I just think that when people ruin their lives over TW one would hope that at least they were doing it knowing that all the time they put in actually means something. Sadly until cheating is absolutely abolished, that's never going to happen and you all are putting hours into playing a game that has never had a level playing field. It's one thing to waste away hours and hours in front of your computer if you think that your hard work will earn you some reward (ie winning the world). Unfortunately the fact is instead you have to wonder if the people you're playing against are even playing by the same rules as you. That's wrong and it's one of the major reasons that all the fun was sucked out of this game for me.
In conclusion, because I know that there are those among you too stupid and/or lazy to read what I have typed, I will summarize. I think TW is a poor game and is fundamentally broken. Deus was finally able to make me do what I couldn't do on my own: quit. THANK YOU DEUS. I wish we had gone to war sooner.
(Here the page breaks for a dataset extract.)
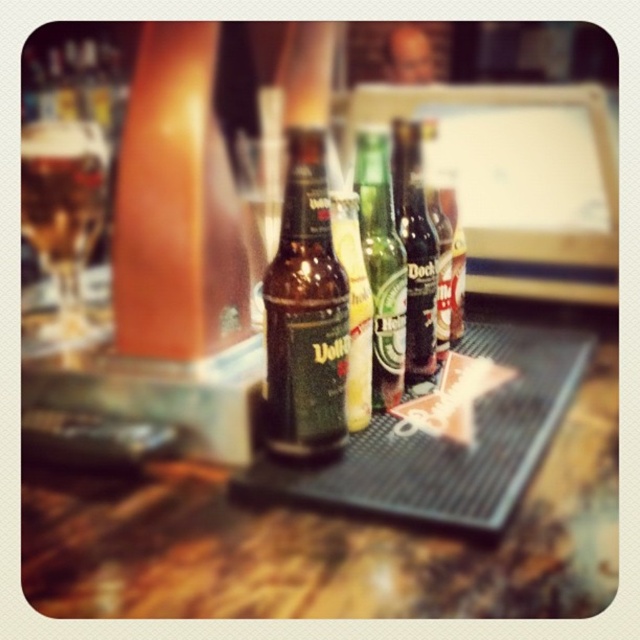 You are a bartender who needs to place a 7.5 inch long cocktail shaker on the bar. You see the black rubber mat at center and the green glass bottle at center. Can you fit the cocktail shaker between them without moving either object?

If there are any among you who have, because of Tribal Wars, ever:
-been late for work, appointments, or school
-experienced physical discomfort/weight gain/loss of vision
-experienced mental anguish
-neglected your friends or significant other to the point of serious damage to your relationships
-or anything else that a rational person would consider detrimental to his or her well being
The victory that you are striving for is meaningless and hollow. I strongly urge you to HIT DELETE NOW. It is the best decision you will ever make.